Definition: Customer Relationship

Origin and Definition of Customer Experience


Customer experience is the moment of exchange between a brand and its customer, whether it is a prospect or a real customer. It corresponds to the emotion felt by the customer before, during and after his purchase.

This concept appeared in the late 1990s, following the study by Joseph B. Pine and James H. Gilmore entitled “The Experience Economy” (Source: Harvard Business Review). In this study, Pine and Gilmore describe the importance for a brand to go beyond the sale of a product or service to establish a lasting relationship with a customer. It is these new actions that will leave a mark on the buyer’s mind.

Evolution of the notion of Customer Experience


Until now, brands used to rely mainly on advertising to create a customer’s desire. But today, with the advent of e-commerce, this is no longer enough. Today’s buyer is volatile, he finds something on the internet and buys it in a store, or the other way around. In case of disappointment, they easily move on to the next store.

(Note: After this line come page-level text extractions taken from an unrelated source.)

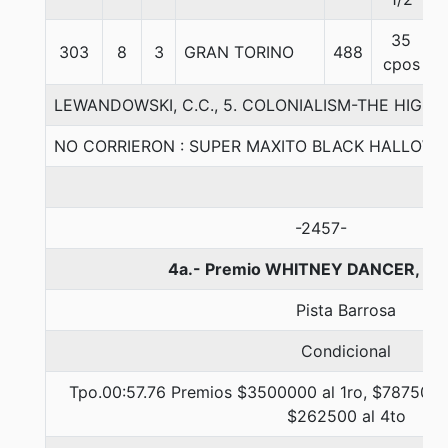
35
303
8
3
GRAN TORINO
488
cpos
LEWANDOWSKI, C.C., 5. COLONIALISM-THE HIGH 
NO CORRIERON : SUPER MAXITO BLACK HALLOW
-2457-
4a.- Premio WHITNEY DANCER, 10
Pista Barrosa
Condicional
Tpo.00:57.76 Premios $3500000 al 1ro, $787500 a
$262500 al 4to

It is therefore essential to adapt the customer experience to the new purchasing modes. We must be able to listen to the buyer, understand his needs and anticipate his desires. Retailers, whether they are Click and Mortar or Brick and Mortar, will be able to use Customer Relationship Management software (also called CRM). They will be more and better informed. Their objectives will no longer be limited to customer satisfaction or loyalty, which of course depend on the customer experience. They will also be able to focus on agent performance: CRM can help them process simple requests much faster and free up more time for a request that might be more complex. On the other hand, a customer who is informed in record time will want to come back.